Seek truth, guidance
Look to Father- Listen and obey
A submissive heart and a humble spirit are fundamental to a person's faith, regardless of that person's station in life or great achievements, Bishop Richard C. Edgley said Saturday morning.
"We must guard against letting our worldly successes or earthly learning become a substitution for spiritual wisdom and divine direction given through the prophets," remarked Bishop Edgley, who was sustained as second counselor in the Presiding Bishopric last October.
"We all face the normal and the expected challenges of mortality," he explained. "We experience illness, we encounter transgression, we work through the difficulties of repentance, we sometimes wrestle with rebellion, and we deal with the stresses of providing for our families. These we prepare for and these we cope with.
"While we don't necessarily look forward to these obstacles and challenges, we accept them and build our lives and faith from them. To the faithful, the very obstacles that we overcome draw us closer to our Heavenly Father by helping us develop a humble, submissive spirit and causing us to be grateful and appreciative of those blessings that flow from a loving Father. In short, these experiences can and often do increase our faith.

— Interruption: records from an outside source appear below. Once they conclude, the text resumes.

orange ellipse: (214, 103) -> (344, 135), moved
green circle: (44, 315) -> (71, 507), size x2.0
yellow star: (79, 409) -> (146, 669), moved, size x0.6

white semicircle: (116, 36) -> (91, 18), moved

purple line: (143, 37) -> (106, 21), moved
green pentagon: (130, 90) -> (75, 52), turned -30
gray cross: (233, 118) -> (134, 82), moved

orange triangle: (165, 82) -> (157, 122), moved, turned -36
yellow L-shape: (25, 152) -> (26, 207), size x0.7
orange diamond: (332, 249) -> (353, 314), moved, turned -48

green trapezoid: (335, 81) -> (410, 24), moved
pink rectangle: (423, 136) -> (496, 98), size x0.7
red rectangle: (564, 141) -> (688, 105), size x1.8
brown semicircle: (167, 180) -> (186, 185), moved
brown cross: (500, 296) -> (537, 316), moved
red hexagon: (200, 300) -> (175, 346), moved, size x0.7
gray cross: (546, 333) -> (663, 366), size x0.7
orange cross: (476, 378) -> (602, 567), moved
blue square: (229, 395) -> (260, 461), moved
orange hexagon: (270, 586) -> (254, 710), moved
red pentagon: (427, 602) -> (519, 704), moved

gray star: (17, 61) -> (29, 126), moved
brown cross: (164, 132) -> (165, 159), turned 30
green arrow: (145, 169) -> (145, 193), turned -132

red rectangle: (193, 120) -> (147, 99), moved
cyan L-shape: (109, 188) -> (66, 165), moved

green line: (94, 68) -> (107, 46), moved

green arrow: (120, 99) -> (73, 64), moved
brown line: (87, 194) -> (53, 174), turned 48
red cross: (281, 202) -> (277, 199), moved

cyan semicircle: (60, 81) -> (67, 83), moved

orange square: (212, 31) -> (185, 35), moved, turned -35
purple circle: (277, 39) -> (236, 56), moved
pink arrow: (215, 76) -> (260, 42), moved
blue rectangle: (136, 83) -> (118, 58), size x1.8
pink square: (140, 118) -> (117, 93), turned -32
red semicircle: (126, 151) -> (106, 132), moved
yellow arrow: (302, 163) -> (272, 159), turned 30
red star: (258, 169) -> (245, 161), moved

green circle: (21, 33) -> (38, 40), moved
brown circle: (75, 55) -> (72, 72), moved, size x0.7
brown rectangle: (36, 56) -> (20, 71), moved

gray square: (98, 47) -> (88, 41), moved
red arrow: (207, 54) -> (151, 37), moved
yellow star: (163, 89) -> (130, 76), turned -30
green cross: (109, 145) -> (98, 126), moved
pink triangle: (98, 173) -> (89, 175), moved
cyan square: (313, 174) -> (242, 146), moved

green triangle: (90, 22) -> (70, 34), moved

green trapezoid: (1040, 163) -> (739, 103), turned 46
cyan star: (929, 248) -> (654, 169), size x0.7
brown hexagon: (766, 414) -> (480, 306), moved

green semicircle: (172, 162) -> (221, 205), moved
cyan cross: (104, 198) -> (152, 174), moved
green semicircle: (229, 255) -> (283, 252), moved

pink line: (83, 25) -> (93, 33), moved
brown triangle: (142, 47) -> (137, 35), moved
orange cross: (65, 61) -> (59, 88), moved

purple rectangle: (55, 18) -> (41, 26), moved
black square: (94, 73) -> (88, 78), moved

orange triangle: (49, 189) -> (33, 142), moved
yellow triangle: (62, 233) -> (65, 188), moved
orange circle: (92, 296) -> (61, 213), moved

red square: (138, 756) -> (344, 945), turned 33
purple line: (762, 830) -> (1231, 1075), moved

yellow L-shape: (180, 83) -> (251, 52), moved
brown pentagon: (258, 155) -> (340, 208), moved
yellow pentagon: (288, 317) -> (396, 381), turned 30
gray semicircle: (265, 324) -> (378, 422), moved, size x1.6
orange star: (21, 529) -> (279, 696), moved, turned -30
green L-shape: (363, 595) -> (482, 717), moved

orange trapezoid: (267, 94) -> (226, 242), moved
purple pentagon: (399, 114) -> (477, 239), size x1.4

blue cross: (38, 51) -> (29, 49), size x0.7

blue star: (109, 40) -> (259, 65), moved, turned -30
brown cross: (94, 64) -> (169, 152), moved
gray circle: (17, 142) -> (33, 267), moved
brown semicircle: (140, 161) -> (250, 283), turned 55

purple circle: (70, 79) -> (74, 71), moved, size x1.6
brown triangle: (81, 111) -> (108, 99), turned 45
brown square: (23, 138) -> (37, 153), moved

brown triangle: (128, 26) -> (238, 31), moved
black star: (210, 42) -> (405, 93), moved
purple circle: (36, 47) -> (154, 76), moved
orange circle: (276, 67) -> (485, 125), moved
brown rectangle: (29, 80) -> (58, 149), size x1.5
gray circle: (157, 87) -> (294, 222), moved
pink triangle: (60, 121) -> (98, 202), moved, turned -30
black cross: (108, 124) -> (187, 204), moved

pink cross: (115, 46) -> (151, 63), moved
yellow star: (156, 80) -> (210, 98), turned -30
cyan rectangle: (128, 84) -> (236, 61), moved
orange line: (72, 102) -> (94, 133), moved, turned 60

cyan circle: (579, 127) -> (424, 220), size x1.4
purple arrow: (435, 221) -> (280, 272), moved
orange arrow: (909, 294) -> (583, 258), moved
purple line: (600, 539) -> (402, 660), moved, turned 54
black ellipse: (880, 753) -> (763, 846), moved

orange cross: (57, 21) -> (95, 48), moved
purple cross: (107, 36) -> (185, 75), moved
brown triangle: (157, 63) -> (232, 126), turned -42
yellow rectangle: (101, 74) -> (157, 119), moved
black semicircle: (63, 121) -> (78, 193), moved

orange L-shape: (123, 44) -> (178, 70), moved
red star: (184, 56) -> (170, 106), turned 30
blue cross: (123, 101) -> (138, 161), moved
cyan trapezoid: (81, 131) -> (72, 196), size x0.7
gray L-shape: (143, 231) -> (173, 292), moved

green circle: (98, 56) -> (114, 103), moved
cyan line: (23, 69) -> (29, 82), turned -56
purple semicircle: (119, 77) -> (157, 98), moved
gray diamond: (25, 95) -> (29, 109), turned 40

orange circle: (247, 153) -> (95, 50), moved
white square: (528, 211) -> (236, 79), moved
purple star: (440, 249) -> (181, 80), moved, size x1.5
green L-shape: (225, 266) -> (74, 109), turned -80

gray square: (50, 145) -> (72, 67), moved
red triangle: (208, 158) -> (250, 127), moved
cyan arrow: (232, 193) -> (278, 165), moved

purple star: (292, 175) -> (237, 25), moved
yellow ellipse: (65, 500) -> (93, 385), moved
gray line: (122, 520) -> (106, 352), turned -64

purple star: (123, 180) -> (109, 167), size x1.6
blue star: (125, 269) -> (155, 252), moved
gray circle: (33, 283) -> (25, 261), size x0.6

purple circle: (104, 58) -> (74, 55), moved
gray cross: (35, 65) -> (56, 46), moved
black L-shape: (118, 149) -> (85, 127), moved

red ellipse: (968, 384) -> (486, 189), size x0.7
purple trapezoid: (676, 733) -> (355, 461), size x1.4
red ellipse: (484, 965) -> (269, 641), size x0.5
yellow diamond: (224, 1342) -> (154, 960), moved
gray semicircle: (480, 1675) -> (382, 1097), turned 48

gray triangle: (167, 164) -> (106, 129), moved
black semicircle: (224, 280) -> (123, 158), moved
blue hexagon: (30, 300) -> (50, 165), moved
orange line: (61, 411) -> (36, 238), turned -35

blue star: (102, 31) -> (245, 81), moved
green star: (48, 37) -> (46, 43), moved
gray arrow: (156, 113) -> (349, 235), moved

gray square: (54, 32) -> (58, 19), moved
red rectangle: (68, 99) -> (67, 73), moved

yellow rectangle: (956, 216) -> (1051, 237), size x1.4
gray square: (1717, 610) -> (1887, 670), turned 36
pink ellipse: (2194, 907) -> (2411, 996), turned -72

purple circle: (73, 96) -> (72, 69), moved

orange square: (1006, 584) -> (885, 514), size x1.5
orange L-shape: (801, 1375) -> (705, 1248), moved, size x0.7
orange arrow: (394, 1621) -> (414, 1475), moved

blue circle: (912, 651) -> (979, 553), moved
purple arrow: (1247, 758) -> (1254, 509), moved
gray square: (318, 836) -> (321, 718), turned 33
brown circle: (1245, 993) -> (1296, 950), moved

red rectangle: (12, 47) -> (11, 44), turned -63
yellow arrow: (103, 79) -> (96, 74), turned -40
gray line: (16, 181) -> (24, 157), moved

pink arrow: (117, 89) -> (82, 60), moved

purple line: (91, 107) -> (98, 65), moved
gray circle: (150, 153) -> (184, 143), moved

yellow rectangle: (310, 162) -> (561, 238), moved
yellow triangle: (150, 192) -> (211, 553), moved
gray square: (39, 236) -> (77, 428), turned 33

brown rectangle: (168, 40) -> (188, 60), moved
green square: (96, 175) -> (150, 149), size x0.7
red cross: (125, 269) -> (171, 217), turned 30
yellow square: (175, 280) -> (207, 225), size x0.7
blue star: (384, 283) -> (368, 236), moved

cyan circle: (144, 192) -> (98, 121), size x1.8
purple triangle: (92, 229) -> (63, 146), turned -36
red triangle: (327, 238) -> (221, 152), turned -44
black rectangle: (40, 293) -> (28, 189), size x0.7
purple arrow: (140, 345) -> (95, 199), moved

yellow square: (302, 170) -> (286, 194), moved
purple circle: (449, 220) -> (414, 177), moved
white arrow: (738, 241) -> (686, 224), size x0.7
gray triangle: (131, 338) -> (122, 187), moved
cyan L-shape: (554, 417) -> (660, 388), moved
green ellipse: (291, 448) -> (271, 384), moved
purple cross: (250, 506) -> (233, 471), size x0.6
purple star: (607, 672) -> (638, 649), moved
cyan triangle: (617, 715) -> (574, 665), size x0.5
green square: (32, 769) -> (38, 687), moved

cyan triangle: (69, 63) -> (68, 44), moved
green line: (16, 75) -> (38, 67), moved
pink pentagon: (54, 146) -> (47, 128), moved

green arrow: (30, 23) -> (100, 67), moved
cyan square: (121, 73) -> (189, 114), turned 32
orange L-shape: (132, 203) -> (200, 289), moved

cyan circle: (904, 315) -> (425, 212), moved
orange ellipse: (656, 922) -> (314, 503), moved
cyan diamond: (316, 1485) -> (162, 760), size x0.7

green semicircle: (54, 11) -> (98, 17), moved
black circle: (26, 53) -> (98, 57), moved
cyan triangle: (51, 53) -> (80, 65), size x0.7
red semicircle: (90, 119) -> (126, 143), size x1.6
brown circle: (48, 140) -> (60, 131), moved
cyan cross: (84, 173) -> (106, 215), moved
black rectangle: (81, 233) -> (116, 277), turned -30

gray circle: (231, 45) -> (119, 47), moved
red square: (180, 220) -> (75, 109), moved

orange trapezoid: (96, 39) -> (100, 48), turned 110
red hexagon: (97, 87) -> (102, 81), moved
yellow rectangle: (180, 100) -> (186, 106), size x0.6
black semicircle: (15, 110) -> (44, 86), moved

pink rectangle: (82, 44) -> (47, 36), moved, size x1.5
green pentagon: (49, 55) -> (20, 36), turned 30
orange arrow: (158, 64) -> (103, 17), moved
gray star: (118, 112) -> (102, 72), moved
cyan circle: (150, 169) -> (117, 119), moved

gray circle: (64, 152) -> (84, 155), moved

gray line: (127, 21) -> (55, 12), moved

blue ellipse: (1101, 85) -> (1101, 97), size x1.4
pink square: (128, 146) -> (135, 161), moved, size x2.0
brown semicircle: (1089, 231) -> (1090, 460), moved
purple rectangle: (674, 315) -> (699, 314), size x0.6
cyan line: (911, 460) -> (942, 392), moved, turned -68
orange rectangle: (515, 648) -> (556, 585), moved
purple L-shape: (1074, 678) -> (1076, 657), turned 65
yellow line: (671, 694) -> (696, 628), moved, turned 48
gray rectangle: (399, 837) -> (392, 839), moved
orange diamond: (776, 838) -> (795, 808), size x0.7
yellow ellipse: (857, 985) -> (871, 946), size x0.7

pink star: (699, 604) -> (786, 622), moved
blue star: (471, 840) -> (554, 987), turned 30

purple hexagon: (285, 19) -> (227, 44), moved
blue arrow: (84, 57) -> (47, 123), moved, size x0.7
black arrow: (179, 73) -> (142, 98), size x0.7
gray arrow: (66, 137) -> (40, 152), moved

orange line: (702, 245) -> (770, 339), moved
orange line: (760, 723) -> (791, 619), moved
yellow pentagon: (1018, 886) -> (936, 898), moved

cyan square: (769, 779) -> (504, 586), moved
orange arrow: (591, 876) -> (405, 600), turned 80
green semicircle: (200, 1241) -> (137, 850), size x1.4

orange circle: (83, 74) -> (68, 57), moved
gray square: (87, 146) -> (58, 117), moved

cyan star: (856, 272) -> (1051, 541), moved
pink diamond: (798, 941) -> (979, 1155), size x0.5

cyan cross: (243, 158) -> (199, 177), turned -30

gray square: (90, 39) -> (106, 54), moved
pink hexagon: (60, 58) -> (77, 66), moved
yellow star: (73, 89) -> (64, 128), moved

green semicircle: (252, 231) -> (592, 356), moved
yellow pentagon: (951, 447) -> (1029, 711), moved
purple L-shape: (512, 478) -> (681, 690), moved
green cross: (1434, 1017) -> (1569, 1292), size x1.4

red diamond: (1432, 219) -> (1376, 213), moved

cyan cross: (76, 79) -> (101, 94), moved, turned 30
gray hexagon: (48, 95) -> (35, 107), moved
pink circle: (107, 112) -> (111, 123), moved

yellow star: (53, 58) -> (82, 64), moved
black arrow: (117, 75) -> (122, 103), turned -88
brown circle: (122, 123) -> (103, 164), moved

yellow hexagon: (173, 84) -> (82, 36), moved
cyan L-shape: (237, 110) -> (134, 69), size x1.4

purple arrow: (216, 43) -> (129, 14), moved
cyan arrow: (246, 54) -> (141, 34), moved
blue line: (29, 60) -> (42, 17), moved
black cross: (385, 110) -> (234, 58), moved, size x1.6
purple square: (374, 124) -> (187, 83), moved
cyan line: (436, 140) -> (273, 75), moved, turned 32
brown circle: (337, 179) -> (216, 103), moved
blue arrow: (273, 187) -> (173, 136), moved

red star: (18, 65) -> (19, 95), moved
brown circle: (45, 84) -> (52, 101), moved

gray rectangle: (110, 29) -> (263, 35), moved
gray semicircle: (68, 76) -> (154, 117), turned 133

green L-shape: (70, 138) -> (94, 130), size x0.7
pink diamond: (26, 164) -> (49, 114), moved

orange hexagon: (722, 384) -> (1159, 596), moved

"The faithful," Bishop Edgley continued, "do not pray to be spared the trials of life, but pray that they may have the strength to rise above them."
Often the greater testing of faith for Latter-day Saints comes from the successes of mortality, he commented.
"When our successes are received without proper acknowledgment to Him who is the grantor of all blessings, these same successes often lead to false pride and a deterioration of the virtues that bring us to faith. . . . Anything that erodes humility and submissiveness is indeed a threat to faith."
Bishop Edgley warned of the so-called "learned" that have let their intellect undermine their spiritual moorings.
"There are those who feel that our leaders are out of touch with the realities of the day. They would attempt to lead members by substituting their own knowledge for the revelations from God to His prophets. And, unfortunately, there are those who would so follow.
"Let us not be led astray by the sophistry of man, untempered by the principles of the gospel and the spirit of the Lord," Bishop Edgley concluded. "Let us not lose sight of those enduring God-given principles of humility and the submissive heart that have sustained us since the restoration of the gospel. Let us seek truth and guidance from a loving Father. Let us look to our Father in Heaven and His living prophets and personal revelation for guidance. When the prophets speak, let us listen and obey."